- TASK OBJECTIVE
Where an entry contains an image, leave the image out; restate everything else exactly.

::::::::::

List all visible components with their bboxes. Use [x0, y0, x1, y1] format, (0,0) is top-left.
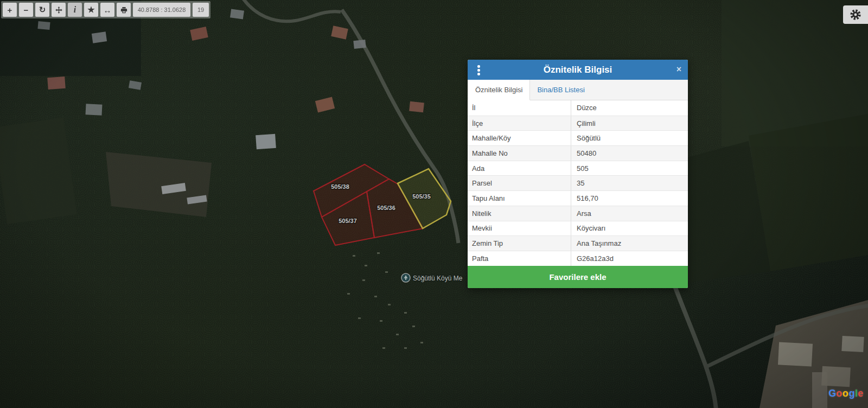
row-label: Mahalle No — [468, 146, 571, 161]
table-row: Ada505 — [468, 161, 688, 176]
row-label: Zemin Tip — [468, 236, 571, 251]
google-logo: Google — [828, 388, 864, 399]
google-letter: o — [836, 388, 843, 399]
parcel-label: 505/38 — [331, 183, 349, 190]
plus-icon: + — [8, 5, 12, 15]
row-label: İlçe — [468, 116, 571, 131]
row-label: Nitelik — [468, 206, 571, 221]
info-button[interactable]: i — [68, 3, 82, 17]
google-letter: g — [848, 388, 855, 399]
google-letter: e — [858, 388, 864, 399]
table-row: MevkiiKöycivarı — [468, 221, 688, 236]
row-label: İl — [468, 100, 571, 116]
coordinates-display: 40.8788 : 31.0628 — [133, 3, 190, 17]
parcel-layer: 505/38 505/37 505/36 505/35 — [314, 164, 451, 245]
table-row: Parsel35 — [468, 175, 688, 190]
map-toolbar: + − ↻ i ★ ↔ 40.8788 : 31.0628 19 — [1, 1, 210, 18]
table-row: Tapu Alanı516,70 — [468, 190, 688, 206]
tab-oznitelik-bilgisi[interactable]: Öznitelik Bilgisi — [468, 80, 530, 100]
move-icon — [55, 6, 63, 14]
satellite-map[interactable]: 505/38 505/37 505/36 505/35 Söğütlü Köyü… — [0, 0, 868, 408]
minus-icon: − — [24, 5, 29, 15]
measure-button[interactable]: ↔ — [100, 3, 114, 17]
row-label: Mahalle/Köy — [468, 131, 571, 145]
map-overlay: 505/38 505/37 505/36 505/35 Söğütlü Köyü… — [0, 0, 868, 408]
table-row: NitelikArsa — [468, 206, 688, 221]
row-value: Çilimli — [571, 116, 688, 131]
row-value: Arsa — [571, 206, 688, 221]
row-label: Ada — [468, 161, 571, 176]
modal-header: Öznitelik Bilgisi × — [468, 60, 688, 80]
zoom-level-display: 19 — [193, 3, 209, 17]
row-value: Düzce — [571, 100, 688, 116]
poi-label: Söğütlü Köyü Me — [413, 275, 463, 282]
row-value: G26a12a3d — [571, 251, 688, 266]
table-row: Mahalle No50480 — [468, 145, 688, 161]
refresh-button[interactable]: ↻ — [35, 3, 49, 17]
row-label: Parsel — [468, 176, 571, 190]
table-row: İlDüzce — [468, 100, 688, 116]
pan-button[interactable] — [52, 3, 66, 17]
refresh-icon: ↻ — [39, 5, 46, 15]
row-value: Ana Taşınmaz — [571, 236, 688, 251]
row-value: Söğütlü — [571, 131, 688, 145]
table-row: Mahalle/KöySöğütlü — [468, 130, 688, 145]
google-letter: G — [828, 388, 837, 399]
parcel-label: 505/35 — [412, 193, 431, 200]
double-arrow-icon: ↔ — [104, 5, 112, 15]
row-value: 516,70 — [571, 191, 688, 206]
star-icon: ★ — [87, 5, 94, 15]
vertical-dots-icon[interactable] — [476, 64, 481, 76]
print-button[interactable] — [117, 3, 131, 17]
cemetery-area — [347, 252, 423, 349]
row-value: Köycivarı — [571, 221, 688, 236]
zoom-in-button[interactable]: + — [3, 3, 17, 17]
row-label: Pafta — [468, 251, 571, 266]
parcel-label: 505/37 — [339, 218, 357, 224]
settings-button[interactable] — [843, 5, 868, 24]
close-icon[interactable]: × — [676, 64, 681, 75]
row-value: 505 — [571, 161, 688, 176]
modal-title: Öznitelik Bilgisi — [544, 65, 612, 75]
row-value: 50480 — [571, 146, 688, 161]
poi-marker[interactable]: Söğütlü Köyü Me — [401, 273, 463, 282]
table-row: İlçeÇilimli — [468, 116, 688, 131]
info-icon: i — [74, 5, 76, 15]
modal-tabs: Öznitelik Bilgisi Bina/BB Listesi — [468, 80, 688, 100]
row-label: Tapu Alanı — [468, 191, 571, 206]
parcel-label: 505/36 — [377, 205, 395, 211]
gear-icon — [850, 9, 861, 21]
add-to-favorites-button[interactable]: Favorilere ekle — [468, 266, 688, 288]
favorites-button[interactable]: ★ — [84, 3, 98, 17]
attribute-table: İlDüzceİlçeÇilimliMahalle/KöySöğütlüMaha… — [468, 100, 688, 266]
printer-icon — [120, 6, 128, 14]
row-value: 35 — [571, 176, 688, 190]
attribute-info-modal: Öznitelik Bilgisi × Öznitelik Bilgisi Bi… — [468, 60, 688, 288]
google-letter: o — [843, 388, 849, 399]
tab-bina-bb-listesi[interactable]: Bina/BB Listesi — [530, 80, 591, 100]
table-row: PaftaG26a12a3d — [468, 251, 688, 266]
row-label: Mevkii — [468, 221, 571, 236]
zoom-out-button[interactable]: − — [19, 3, 33, 17]
table-row: Zemin TipAna Taşınmaz — [468, 235, 688, 251]
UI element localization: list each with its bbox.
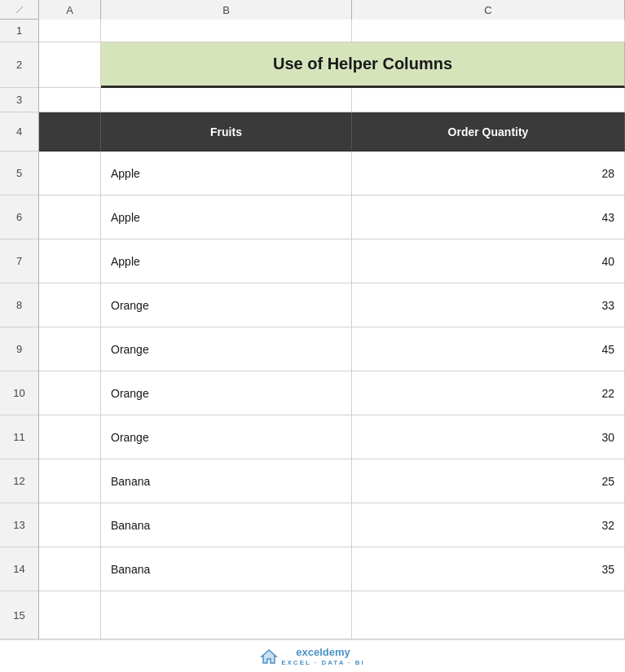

::::::::::

- WRITTEN ANSWER
List all visible components with their bboxes. Use [x0, y0, x1, y1] format, (0,0) is top-left.
row-label: Mahalle No — [468, 146, 571, 161]
table-row: Ada505 — [468, 161, 688, 176]
row-label: Zemin Tip — [468, 236, 571, 251]
google-logo: Google — [828, 388, 864, 399]
google-letter: o — [836, 388, 843, 399]
parcel-label: 505/38 — [331, 183, 349, 190]
plus-icon: + — [8, 5, 12, 15]
row-label: İlçe — [468, 116, 571, 131]
row-label: Nitelik — [468, 206, 571, 221]
info-button[interactable]: i — [68, 3, 82, 17]
google-letter: g — [848, 388, 855, 399]
google-letter: e — [858, 388, 864, 399]
table-row: MevkiiKöycivarı — [468, 221, 688, 236]
row-label: İl — [468, 100, 571, 116]
coordinates-display: 40.8788 : 31.0628 — [133, 3, 190, 17]
parcel-layer: 505/38 505/37 505/36 505/35 — [314, 164, 451, 245]
table-row: Parsel35 — [468, 175, 688, 190]
map-toolbar: + − ↻ i ★ ↔ 40.8788 : 31.0628 19 — [1, 1, 210, 18]
table-row: Tapu Alanı516,70 — [468, 190, 688, 206]
tab-oznitelik-bilgisi[interactable]: Öznitelik Bilgisi — [468, 80, 530, 100]
move-icon — [55, 6, 63, 14]
satellite-map[interactable]: 505/38 505/37 505/36 505/35 Söğütlü Köyü… — [0, 0, 868, 408]
minus-icon: − — [24, 5, 29, 15]
measure-button[interactable]: ↔ — [100, 3, 114, 17]
row-label: Mahalle/Köy — [468, 131, 571, 145]
map-overlay: 505/38 505/37 505/36 505/35 Söğütlü Köyü… — [0, 0, 868, 408]
table-row: NitelikArsa — [468, 206, 688, 221]
row-value: Çilimli — [571, 116, 688, 131]
row-value: Arsa — [571, 206, 688, 221]
row-label: Ada — [468, 161, 571, 176]
modal-header: Öznitelik Bilgisi × — [468, 60, 688, 80]
zoom-level-display: 19 — [193, 3, 209, 17]
row-value: Düzce — [571, 100, 688, 116]
poi-label: Söğütlü Köyü Me — [413, 275, 463, 282]
row-value: G26a12a3d — [571, 251, 688, 266]
table-row: Mahalle No50480 — [468, 145, 688, 161]
refresh-button[interactable]: ↻ — [35, 3, 49, 17]
row-label: Parsel — [468, 176, 571, 190]
table-row: İlDüzce — [468, 100, 688, 116]
pan-button[interactable] — [52, 3, 66, 17]
refresh-icon: ↻ — [39, 5, 46, 15]
row-value: Ana Taşınmaz — [571, 236, 688, 251]
row-value: Söğütlü — [571, 131, 688, 145]
table-row: Mahalle/KöySöğütlü — [468, 130, 688, 145]
google-letter: G — [828, 388, 837, 399]
parcel-label: 505/35 — [412, 193, 431, 200]
double-arrow-icon: ↔ — [104, 5, 112, 15]
row-value: 516,70 — [571, 191, 688, 206]
star-icon: ★ — [87, 5, 94, 15]
vertical-dots-icon[interactable] — [476, 64, 481, 76]
print-button[interactable] — [117, 3, 131, 17]
cemetery-area — [347, 252, 423, 349]
row-value: Köycivarı — [571, 221, 688, 236]
zoom-in-button[interactable]: + — [3, 3, 17, 17]
row-label: Pafta — [468, 251, 571, 266]
parcel-label: 505/37 — [339, 218, 357, 224]
settings-button[interactable] — [843, 5, 868, 24]
close-icon[interactable]: × — [676, 64, 681, 75]
row-value: 505 — [571, 161, 688, 176]
modal-title: Öznitelik Bilgisi — [544, 65, 612, 75]
row-value: 50480 — [571, 146, 688, 161]
poi-marker[interactable]: Söğütlü Köyü Me — [401, 273, 463, 282]
table-row: İlçeÇilimli — [468, 116, 688, 131]
info-icon: i — [74, 5, 76, 15]
modal-tabs: Öznitelik Bilgisi Bina/BB Listesi — [468, 80, 688, 100]
row-label: Tapu Alanı — [468, 191, 571, 206]
parcel-label: 505/36 — [377, 205, 395, 211]
gear-icon — [850, 9, 861, 21]
add-to-favorites-button[interactable]: Favorilere ekle — [468, 266, 688, 288]
favorites-button[interactable]: ★ — [84, 3, 98, 17]
attribute-table: İlDüzceİlçeÇilimliMahalle/KöySöğütlüMaha… — [468, 100, 688, 266]
printer-icon — [120, 6, 128, 14]
row-value: 35 — [571, 176, 688, 190]
attribute-info-modal: Öznitelik Bilgisi × Öznitelik Bilgisi Bi… — [468, 60, 688, 288]
google-letter: o — [843, 388, 849, 399]
tab-bina-bb-listesi[interactable]: Bina/BB Listesi — [530, 80, 591, 100]
table-row: PaftaG26a12a3d — [468, 251, 688, 266]
row-label: Mevkii — [468, 221, 571, 236]
zoom-out-button[interactable]: − — [19, 3, 33, 17]
table-row: Zemin TipAna Taşınmaz — [468, 235, 688, 251]
UI element localization: list each with its bbox.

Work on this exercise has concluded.